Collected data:
····················

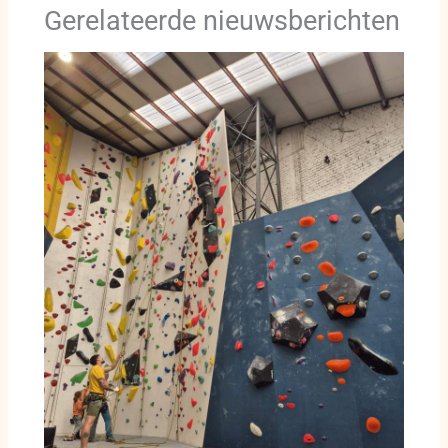
Gerelateerde nieuwsberichten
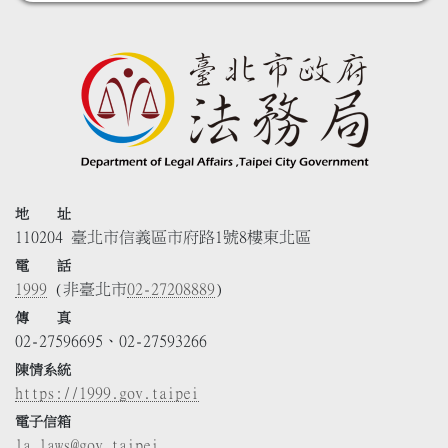
地 址
110204 臺北市信義區市府路1號8樓東北區
電 話
1999
(非臺北市
02-27208889
)
傳 真
02-27596695、02-27593266
陳情系統
https://1999.gov.taipei
電子信箱
la_laws@gov.taipei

····················

EXERCISE DIRECTIONS
Could you repeat all of the data exactly, minus the pictures?

EXERCISE ANSWER
Gerelateerde nieuwsberichten
地 址
110204 臺北市信義區市府路1號8樓東北區
電 話
1999
(非臺北市
02-27208889
)
傳 真
02-27596695、02-27593266
陳情系統
https://1999.gov.taipei
電子信箱
la_laws@gov.taipei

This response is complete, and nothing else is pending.